REQUIRED ACTION
Copy nothing but the lines below running from the line containing "virologist´s" through the line containing "ყველა ის საერთაშორისო კომპანია", both end lines included.
====== SOURCE RECORDS ======
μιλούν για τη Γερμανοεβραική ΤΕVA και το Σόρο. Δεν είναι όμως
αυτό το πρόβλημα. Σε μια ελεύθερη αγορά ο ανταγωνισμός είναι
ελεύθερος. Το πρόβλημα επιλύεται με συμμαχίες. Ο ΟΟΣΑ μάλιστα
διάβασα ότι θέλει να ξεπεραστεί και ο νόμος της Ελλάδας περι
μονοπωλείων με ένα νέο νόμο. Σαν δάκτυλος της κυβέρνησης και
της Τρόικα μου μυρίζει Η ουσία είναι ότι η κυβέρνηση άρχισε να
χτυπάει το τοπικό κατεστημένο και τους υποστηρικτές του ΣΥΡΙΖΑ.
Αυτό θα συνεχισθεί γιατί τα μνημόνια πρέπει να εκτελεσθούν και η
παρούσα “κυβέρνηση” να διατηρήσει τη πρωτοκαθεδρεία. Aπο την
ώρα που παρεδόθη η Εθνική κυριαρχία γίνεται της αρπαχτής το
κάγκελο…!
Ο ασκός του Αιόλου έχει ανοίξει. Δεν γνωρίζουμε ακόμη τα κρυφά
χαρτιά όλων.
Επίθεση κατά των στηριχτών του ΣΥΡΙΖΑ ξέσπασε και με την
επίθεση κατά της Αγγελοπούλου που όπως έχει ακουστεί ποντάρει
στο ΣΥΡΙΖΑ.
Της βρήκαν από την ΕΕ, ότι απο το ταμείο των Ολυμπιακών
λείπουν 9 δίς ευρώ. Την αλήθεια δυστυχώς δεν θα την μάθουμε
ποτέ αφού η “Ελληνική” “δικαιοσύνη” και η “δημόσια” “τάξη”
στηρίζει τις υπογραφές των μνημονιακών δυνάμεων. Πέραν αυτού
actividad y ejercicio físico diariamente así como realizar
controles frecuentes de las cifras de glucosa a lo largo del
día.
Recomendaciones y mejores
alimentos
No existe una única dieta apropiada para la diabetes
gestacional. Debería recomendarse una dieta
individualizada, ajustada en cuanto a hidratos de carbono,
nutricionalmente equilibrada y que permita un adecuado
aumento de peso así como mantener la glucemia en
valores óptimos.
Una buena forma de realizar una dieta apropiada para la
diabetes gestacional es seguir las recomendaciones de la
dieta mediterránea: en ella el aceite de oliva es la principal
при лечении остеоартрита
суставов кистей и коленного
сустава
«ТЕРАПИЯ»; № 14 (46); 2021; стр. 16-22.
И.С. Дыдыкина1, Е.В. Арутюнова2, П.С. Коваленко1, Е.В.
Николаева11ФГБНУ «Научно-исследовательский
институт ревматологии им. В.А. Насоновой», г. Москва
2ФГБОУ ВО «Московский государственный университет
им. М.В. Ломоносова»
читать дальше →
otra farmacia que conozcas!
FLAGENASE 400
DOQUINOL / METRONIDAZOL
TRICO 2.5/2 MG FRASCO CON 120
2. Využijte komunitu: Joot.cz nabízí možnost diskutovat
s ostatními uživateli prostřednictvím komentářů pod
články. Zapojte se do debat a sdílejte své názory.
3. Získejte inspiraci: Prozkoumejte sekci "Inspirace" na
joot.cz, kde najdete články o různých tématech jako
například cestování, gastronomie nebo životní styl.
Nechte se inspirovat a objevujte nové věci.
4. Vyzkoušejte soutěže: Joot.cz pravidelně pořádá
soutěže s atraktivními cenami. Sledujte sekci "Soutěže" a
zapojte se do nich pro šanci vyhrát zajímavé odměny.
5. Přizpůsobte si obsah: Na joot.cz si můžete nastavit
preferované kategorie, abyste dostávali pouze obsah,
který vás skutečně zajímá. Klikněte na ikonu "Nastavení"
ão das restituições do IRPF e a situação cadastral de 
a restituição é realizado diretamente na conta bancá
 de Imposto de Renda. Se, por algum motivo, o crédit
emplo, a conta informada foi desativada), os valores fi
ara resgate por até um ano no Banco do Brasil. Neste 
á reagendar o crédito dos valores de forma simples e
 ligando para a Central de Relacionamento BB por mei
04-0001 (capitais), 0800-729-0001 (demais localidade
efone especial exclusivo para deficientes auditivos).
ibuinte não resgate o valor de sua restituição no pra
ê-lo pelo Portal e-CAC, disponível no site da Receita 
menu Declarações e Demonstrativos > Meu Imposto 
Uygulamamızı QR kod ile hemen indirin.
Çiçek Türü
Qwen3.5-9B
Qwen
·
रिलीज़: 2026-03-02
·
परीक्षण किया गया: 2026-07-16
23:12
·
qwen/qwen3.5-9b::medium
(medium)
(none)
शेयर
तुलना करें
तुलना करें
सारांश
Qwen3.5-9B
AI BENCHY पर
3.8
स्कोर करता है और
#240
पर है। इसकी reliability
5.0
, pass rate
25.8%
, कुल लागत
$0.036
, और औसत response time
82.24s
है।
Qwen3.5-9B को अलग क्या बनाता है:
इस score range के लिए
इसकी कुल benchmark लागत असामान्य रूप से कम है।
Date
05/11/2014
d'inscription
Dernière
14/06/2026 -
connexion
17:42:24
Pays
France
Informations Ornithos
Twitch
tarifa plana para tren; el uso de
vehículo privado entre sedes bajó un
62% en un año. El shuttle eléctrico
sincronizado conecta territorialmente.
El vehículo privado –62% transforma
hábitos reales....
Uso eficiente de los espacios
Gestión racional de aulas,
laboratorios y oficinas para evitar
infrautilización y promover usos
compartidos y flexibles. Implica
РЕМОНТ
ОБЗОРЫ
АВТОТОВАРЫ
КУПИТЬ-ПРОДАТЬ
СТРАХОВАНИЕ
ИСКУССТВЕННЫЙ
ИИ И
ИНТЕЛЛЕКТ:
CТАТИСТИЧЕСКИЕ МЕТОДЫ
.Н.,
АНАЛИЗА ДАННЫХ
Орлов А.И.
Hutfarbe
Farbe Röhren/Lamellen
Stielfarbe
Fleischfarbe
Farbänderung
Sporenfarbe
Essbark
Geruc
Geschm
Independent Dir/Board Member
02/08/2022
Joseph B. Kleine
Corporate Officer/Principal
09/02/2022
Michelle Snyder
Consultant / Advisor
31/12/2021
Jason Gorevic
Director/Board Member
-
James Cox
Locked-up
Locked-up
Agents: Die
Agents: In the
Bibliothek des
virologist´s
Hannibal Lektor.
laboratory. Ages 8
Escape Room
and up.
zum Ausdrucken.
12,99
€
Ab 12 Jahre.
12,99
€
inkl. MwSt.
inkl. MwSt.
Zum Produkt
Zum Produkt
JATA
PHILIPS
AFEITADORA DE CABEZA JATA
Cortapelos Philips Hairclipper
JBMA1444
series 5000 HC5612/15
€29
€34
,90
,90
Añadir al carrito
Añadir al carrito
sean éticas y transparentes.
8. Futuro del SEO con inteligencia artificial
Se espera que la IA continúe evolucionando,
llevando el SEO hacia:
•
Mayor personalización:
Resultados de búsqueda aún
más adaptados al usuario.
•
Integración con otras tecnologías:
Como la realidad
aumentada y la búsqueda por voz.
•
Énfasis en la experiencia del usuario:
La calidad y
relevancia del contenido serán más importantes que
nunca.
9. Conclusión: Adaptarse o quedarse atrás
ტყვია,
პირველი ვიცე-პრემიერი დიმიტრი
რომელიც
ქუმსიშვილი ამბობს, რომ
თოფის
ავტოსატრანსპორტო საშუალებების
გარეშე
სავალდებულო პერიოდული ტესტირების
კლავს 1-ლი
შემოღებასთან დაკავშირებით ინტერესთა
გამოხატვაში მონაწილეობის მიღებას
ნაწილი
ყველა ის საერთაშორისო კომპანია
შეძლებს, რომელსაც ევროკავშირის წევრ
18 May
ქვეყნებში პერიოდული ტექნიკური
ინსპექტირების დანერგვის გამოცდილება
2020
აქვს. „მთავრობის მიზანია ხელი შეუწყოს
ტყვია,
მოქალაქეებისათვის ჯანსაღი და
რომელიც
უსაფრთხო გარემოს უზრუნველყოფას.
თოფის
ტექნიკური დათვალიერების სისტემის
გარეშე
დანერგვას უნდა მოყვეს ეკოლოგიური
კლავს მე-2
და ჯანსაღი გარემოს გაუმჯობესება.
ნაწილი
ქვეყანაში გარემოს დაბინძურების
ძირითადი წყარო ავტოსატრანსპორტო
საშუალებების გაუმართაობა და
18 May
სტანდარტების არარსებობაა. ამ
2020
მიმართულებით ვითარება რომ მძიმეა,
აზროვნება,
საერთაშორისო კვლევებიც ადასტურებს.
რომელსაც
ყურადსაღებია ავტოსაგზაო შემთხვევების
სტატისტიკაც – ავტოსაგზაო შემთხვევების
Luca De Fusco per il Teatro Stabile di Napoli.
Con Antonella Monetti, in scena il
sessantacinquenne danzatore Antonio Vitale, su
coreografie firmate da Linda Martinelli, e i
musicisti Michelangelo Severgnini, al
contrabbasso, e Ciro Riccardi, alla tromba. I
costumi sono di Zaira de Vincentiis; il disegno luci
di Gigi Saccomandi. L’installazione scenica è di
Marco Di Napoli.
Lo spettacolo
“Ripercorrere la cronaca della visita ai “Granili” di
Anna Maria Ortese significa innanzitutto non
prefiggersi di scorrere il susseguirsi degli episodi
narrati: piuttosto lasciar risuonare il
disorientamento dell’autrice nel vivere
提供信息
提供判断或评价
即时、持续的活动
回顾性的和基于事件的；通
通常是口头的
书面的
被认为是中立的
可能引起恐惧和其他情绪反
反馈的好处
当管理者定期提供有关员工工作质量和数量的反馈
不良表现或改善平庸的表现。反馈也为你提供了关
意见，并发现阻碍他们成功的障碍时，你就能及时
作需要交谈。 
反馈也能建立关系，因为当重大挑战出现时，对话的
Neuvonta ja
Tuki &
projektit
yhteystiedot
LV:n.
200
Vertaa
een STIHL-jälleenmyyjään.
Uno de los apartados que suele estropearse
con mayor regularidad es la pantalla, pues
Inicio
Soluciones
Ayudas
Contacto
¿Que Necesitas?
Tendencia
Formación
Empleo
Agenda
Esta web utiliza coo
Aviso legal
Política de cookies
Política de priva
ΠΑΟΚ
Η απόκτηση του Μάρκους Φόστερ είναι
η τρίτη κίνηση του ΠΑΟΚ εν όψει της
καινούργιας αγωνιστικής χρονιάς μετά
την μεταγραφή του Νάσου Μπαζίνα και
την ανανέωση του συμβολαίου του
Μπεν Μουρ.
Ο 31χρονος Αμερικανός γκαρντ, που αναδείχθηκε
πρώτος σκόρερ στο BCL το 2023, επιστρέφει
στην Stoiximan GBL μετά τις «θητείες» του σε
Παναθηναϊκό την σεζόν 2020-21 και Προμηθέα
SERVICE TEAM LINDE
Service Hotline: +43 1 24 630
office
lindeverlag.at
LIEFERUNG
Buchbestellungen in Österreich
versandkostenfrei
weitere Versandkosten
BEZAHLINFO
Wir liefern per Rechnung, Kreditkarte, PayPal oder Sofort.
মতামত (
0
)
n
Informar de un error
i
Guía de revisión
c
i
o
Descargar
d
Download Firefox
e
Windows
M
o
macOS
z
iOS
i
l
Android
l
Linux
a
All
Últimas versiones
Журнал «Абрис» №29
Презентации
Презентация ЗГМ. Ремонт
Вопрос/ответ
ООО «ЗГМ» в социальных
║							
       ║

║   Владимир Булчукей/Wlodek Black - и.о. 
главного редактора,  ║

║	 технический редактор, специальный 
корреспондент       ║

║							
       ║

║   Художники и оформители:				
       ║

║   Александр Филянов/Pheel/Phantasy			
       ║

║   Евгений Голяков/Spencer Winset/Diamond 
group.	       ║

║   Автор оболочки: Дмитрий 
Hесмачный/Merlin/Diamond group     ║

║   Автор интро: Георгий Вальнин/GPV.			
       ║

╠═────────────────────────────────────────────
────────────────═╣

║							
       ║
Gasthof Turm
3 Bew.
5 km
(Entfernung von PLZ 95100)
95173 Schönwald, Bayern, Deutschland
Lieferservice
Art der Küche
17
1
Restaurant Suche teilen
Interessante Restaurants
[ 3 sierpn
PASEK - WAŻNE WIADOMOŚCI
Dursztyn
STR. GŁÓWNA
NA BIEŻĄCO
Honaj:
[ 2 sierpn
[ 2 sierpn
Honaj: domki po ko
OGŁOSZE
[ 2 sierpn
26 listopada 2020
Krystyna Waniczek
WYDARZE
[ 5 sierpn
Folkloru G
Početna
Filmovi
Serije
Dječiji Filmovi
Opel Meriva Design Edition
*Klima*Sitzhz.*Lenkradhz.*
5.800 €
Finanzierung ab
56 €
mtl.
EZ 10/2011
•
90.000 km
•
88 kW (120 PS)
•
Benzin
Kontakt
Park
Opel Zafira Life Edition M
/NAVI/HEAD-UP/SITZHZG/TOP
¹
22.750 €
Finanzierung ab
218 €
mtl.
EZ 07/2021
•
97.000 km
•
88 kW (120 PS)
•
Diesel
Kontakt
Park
======
REPLY TO THE TASK
virologist´s
Hannibal Lektor.
laboratory. Ages 8
Escape Room
and up.
zum Ausdrucken.
12,99
€
Ab 12 Jahre.
12,99
€
inkl. MwSt.
inkl. MwSt.
Zum Produkt
Zum Produkt
JATA
PHILIPS
AFEITADORA DE CABEZA JATA
Cortapelos Philips Hairclipper
JBMA1444
series 5000 HC5612/15
€29
€34
,90
,90
Añadir al carrito
Añadir al carrito
sean éticas y transparentes.
8. Futuro del SEO con inteligencia artificial
Se espera que la IA continúe evolucionando,
llevando el SEO hacia:
•
Mayor personalización:
Resultados de búsqueda aún
más adaptados al usuario.
•
Integración con otras tecnologías:
Como la realidad
aumentada y la búsqueda por voz.
•
Énfasis en la experiencia del usuario:
La calidad y
relevancia del contenido serán más importantes que
nunca.
9. Conclusión: Adaptarse o quedarse atrás
ტყვია,
პირველი ვიცე-პრემიერი დიმიტრი
რომელიც
ქუმსიშვილი ამბობს, რომ
თოფის
ავტოსატრანსპორტო საშუალებების
გარეშე
სავალდებულო პერიოდული ტესტირების
კლავს 1-ლი
შემოღებასთან დაკავშირებით ინტერესთა
გამოხატვაში მონაწილეობის მიღებას
ნაწილი
ყველა ის საერთაშორისო კომპანია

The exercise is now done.